Sunday, February 15, 2015

Philip Levine, RIP

One of my favorites. He was best known for his poems about factory work, but he was also a wonderful observer of California.

Philip Levine

The leaves rusted in the late winds
of September, the ash trees bowed
to no one I could see. Finches
quarrelled among the orange groves.

I was about to say something final
that would capture the meaning
of autumn's arrival, something
suitable for bronzing,

something immediately recognizable
as so large a truth it's totally untrue,
when one small white cloud - not much
more then the merest fragment of mist -

passed between me and the pale
thin cuticle of the mid-day moon
come out to see the traffic and dust
of Central California. I kept quiet.

The wind stilled, and I could hear
the even steady ticking of the leaves,
the lawn's burned hay gasping
for breath, the pale soil rising

only to fall between earth and heaven,
if heaven's there.
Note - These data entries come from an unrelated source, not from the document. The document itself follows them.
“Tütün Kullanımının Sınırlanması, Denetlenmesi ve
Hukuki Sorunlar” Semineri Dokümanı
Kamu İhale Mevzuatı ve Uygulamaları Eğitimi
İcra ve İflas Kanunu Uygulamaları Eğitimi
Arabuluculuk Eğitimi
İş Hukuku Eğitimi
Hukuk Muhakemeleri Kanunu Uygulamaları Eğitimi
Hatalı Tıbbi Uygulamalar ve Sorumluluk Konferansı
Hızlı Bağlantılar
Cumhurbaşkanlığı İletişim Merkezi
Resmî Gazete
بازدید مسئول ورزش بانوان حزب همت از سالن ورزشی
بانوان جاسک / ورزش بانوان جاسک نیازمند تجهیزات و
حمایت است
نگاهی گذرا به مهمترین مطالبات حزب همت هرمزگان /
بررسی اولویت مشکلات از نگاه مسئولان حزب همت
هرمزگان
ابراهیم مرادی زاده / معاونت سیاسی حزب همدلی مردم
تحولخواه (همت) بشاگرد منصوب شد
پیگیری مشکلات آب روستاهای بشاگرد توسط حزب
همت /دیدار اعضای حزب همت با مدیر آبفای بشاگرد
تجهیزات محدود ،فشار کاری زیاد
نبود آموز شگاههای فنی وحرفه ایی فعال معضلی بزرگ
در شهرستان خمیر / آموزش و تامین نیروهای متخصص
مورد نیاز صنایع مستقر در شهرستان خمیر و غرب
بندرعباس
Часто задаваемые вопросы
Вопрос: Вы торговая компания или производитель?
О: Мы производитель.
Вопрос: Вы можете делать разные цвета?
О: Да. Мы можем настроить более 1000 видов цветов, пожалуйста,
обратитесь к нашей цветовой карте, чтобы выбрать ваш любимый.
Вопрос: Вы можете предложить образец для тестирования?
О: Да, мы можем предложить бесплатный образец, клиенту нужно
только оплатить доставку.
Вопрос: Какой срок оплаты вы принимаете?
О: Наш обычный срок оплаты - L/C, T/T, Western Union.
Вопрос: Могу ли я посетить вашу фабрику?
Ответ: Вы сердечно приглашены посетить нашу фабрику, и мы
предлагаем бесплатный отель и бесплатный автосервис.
The world would escape
to become all it's never been
if only we would let it go

streaming toward a future without
purpose or voice. In shade the ground
darkens, and now the silver trails
stretch from leaf to chewed off leaf

of the runners of pumpkin to disappear
in the cover of sheaves and bowed grass.
On the fence blue trumpets of glory
almost closed - music to the moon,

laughter to us, they blared all day
though no one answered, no one
could score their sense or harmony
before they faded in the wind and sun.